D-Link announced on Oct. 4 a family of fully managed Lite Layer 3 stackable Gigabit switches, the DXS-3400 Series, designed for small to medium-size businesses (SMBs), small to medium-size enterprises (SMEs) and schools. The DXS-3400 Series is also well-suited for top-of-rack switching in data centers.
Available in both 10G Copper (10GBASE-T) and 10G fiber (SFP+) versions, these switches feature wire speed 10-Gigabit Ethernet switching, routing and ultra-low latency.
“A user-friendly management interface is important for a lot of reasons. For example, not all network administrators are highly certified IT professionals—especially in small businesses, schools, offices and SOHO environments,” Steven Olen, D-Link’s director of product marketing for business solutions, told eWEEK. “D-Link provides networking equipment for all these markets, and understands the importance of easy-to-use technology.”
Olen explained the company recently worked with a small school that had no IT staff.
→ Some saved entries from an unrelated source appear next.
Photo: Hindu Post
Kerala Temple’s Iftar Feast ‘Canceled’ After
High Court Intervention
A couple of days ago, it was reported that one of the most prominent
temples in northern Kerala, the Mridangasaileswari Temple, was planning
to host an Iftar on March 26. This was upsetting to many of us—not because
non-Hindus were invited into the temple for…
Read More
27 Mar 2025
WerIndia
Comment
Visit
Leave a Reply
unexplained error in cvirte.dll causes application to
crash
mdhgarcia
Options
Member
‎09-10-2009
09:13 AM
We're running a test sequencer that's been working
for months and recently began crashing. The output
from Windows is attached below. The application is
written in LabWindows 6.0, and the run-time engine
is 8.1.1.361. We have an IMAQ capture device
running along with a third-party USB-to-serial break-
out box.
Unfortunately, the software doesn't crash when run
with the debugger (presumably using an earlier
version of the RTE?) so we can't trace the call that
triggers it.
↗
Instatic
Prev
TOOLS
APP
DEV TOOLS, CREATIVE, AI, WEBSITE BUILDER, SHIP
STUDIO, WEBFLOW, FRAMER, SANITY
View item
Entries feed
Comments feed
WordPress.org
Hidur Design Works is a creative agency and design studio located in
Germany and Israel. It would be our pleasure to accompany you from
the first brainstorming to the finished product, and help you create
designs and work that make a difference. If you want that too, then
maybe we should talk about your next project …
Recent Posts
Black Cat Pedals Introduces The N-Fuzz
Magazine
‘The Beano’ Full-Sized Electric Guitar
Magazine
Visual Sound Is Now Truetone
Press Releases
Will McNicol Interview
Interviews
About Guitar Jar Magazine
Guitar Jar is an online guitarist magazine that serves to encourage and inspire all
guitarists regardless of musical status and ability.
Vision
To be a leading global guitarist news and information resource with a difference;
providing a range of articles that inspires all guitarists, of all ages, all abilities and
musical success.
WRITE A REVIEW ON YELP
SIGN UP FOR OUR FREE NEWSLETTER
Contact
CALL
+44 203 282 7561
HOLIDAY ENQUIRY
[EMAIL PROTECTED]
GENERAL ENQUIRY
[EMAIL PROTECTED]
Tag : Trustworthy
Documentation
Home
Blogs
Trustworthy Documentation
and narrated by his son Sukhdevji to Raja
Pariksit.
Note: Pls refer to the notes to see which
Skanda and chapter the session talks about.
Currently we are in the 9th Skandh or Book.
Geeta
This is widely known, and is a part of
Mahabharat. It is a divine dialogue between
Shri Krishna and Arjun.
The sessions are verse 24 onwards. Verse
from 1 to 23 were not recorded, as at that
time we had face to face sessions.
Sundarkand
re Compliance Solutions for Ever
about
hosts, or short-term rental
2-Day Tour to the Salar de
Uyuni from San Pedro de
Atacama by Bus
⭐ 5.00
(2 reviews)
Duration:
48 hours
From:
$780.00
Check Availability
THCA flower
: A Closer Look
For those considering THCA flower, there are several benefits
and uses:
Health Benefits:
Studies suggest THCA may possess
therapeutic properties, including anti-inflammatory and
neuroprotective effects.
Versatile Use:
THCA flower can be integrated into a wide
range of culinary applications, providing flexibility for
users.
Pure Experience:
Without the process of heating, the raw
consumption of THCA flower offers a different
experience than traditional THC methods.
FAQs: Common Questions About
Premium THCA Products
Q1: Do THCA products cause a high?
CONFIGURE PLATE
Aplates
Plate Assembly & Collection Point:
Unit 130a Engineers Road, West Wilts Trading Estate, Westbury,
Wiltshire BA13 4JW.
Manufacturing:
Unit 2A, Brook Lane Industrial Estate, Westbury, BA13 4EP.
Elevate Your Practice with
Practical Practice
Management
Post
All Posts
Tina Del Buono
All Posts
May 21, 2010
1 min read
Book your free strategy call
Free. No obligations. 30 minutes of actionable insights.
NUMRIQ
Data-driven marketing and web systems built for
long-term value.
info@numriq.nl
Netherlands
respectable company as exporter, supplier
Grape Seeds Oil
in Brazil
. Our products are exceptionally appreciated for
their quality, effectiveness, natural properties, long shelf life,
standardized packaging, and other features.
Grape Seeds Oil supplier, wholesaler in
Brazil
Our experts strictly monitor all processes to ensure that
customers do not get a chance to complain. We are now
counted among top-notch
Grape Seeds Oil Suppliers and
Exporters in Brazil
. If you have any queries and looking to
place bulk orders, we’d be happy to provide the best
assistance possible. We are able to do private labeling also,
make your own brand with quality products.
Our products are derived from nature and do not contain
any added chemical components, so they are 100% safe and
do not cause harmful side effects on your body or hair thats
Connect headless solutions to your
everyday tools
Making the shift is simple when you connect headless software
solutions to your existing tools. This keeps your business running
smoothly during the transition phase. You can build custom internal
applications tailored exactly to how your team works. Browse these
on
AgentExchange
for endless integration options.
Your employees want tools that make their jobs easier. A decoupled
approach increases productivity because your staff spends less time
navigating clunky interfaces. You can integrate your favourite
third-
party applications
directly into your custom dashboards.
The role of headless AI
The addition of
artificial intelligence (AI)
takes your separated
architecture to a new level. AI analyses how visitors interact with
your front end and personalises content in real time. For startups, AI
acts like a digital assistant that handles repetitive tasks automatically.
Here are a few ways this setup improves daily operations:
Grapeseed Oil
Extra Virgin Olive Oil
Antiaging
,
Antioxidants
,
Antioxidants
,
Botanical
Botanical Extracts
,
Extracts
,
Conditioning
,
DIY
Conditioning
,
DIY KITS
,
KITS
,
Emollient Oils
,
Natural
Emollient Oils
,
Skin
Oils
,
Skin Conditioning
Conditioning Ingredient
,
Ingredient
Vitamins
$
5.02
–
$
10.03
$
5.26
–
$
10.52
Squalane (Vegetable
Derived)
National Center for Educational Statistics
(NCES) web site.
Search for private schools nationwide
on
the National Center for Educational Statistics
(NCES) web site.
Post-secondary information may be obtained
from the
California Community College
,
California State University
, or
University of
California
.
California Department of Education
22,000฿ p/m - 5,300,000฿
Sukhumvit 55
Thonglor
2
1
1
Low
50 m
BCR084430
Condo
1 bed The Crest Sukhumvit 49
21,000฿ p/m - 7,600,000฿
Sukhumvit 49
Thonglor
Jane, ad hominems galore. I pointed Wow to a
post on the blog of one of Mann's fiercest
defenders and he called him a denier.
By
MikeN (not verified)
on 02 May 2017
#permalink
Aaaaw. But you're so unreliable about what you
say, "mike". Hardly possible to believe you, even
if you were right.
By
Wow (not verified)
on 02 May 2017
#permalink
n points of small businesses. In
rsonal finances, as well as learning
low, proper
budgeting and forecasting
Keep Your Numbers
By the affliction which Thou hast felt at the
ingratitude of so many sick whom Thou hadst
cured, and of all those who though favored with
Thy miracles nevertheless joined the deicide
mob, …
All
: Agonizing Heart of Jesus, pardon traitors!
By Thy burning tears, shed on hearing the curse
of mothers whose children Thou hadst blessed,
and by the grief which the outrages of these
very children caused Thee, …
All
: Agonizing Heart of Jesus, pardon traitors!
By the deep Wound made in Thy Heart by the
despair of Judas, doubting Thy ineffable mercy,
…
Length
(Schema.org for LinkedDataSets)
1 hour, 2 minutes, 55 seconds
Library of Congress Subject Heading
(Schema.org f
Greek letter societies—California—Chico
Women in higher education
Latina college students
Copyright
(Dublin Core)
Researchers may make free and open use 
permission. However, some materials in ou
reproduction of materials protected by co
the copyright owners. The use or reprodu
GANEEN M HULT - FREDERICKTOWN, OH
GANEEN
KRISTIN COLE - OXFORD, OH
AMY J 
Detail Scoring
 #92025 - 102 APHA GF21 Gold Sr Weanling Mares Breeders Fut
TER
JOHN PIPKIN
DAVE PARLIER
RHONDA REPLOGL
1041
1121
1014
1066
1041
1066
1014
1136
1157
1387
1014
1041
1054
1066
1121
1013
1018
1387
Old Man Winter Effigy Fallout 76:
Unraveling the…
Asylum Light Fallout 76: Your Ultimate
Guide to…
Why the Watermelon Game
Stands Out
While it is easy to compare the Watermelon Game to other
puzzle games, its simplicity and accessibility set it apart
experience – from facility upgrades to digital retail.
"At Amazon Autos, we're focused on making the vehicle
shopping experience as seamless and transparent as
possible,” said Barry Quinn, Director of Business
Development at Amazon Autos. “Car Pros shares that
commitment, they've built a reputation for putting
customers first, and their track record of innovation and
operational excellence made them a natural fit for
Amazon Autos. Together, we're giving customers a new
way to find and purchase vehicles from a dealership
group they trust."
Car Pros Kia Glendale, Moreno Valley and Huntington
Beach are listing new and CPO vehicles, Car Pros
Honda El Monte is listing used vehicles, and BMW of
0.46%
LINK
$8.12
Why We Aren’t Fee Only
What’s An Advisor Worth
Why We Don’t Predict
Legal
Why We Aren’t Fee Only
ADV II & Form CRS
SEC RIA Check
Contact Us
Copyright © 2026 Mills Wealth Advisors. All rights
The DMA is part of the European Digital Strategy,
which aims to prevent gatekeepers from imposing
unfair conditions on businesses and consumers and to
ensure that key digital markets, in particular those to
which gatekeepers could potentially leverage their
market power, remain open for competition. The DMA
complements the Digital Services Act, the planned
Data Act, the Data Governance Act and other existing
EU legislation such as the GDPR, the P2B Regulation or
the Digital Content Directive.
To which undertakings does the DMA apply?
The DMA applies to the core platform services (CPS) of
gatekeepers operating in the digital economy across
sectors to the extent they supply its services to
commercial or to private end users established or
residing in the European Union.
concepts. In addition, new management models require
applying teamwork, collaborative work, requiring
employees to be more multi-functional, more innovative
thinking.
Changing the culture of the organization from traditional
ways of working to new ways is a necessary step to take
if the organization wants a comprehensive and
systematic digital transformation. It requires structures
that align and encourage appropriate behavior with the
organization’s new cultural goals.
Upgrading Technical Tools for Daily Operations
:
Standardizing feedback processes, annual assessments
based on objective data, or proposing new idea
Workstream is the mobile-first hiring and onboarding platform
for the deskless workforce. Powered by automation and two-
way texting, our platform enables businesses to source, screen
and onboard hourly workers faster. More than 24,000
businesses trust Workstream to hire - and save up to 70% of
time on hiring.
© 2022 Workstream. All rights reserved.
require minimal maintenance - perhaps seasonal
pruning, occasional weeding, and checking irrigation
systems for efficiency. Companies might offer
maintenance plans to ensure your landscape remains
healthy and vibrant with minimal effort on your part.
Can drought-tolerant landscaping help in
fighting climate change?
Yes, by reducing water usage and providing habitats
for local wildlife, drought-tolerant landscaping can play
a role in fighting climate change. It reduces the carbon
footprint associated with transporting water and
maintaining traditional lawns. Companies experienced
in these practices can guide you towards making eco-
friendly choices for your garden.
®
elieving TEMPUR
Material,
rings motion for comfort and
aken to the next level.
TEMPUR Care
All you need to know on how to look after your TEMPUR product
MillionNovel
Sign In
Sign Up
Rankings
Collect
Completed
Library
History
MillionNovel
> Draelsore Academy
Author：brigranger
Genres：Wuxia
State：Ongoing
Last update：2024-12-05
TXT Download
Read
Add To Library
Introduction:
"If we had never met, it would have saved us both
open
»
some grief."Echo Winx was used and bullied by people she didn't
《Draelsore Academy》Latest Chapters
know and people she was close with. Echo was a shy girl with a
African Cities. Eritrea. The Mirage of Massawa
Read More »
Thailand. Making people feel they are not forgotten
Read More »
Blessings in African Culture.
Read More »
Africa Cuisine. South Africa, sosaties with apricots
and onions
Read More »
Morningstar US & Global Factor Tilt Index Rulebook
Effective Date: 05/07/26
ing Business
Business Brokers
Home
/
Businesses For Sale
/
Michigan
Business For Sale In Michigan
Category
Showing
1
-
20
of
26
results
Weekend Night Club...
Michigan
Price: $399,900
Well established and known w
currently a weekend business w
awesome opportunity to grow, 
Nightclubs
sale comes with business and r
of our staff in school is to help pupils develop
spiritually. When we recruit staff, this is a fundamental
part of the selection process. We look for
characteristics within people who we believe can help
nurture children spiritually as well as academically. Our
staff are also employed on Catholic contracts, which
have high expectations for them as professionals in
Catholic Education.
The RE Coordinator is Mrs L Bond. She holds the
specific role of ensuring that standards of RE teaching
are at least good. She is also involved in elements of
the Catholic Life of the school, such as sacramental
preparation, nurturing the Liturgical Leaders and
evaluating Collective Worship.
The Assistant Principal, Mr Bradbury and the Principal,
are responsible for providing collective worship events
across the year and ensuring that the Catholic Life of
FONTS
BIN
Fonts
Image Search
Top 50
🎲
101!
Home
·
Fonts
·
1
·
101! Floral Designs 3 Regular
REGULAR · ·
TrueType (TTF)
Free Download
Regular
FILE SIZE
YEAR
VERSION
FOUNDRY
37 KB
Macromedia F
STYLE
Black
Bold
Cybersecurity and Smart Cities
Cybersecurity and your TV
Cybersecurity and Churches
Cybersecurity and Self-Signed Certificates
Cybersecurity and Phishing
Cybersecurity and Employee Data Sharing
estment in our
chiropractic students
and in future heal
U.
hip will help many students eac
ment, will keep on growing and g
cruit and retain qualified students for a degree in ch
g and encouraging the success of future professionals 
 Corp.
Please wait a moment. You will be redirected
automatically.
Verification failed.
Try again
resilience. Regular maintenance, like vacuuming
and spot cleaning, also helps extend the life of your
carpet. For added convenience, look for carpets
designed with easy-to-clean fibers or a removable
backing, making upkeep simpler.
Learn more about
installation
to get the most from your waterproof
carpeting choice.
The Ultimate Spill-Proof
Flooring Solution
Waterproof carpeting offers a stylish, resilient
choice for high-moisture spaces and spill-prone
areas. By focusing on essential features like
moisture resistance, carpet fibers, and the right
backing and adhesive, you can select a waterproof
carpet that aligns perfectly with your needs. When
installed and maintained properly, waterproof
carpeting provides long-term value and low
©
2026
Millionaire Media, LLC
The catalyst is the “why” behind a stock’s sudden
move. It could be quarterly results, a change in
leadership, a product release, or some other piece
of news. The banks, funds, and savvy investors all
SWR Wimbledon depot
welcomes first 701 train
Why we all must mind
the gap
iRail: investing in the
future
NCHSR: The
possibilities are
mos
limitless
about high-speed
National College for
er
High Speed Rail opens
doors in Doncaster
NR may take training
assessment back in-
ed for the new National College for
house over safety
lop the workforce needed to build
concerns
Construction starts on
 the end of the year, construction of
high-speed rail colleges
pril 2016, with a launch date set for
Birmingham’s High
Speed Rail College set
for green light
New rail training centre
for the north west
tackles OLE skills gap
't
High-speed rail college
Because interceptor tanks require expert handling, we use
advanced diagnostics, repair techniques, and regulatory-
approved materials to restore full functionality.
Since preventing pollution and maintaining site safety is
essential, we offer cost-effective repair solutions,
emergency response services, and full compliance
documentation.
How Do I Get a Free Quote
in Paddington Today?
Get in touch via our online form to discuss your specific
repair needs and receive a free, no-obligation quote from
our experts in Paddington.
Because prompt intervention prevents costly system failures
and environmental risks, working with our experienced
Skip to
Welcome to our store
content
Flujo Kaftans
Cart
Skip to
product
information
“Instead, one or two members of the teaching faculty took on double-duty and handled their IT needs,” he said. “For situations like this, D-Link finds a lot of utility with our intuitive, user-friendly graphical user interface. It makes configuration, management and monitoring easy, even for non-IT professionals.”
Olen explained that for more network-savvy professionals, D-Link managed switches—such as the new DXS-3400—can also be managed using an industry-standard command line interface (CLI), and users can select the best method to suit their needs.
“One data management challenge SMBs face is that every network needs Ethernet switches, yet networks can be very different in terms of the requirements for those switches,” Olen said.
Switches have an internal database and need to remember a lot of different things, including MAC addresses, IPv4 addresses, IPv6 addresses, VLAN membership and VPN information, he said.
A simple Layer 2 network will rely mostly on MAC addresses, for example, and these switches will need large MAC tables.
On the other hand, switches in a complex Layer 3 network in an IPv6 environment will need larger IPv6 Host Tables.
“Most switches have fixed memory capacities for these tables, and because a one-size-fits-all approach doesn’t always work, their databases can often be overwhelmed,” Olen said.
Along with the recently introduced DGS-3630 Series Gigabit switches, the new DXS-3400 switches also support an innovative feature called switch resource management (SRM), which provides resource configuration flexibility that allows network administrators to allocate more system resources for tables that require more entries, and prevents wasting resources on unused functions.
The DXS-3400 Series switches support three SRM modes—IP Mode, LAN Mode and L2 VPN Mode—which modify the size of the Layer 2 and 3 tables for optimum efficiency.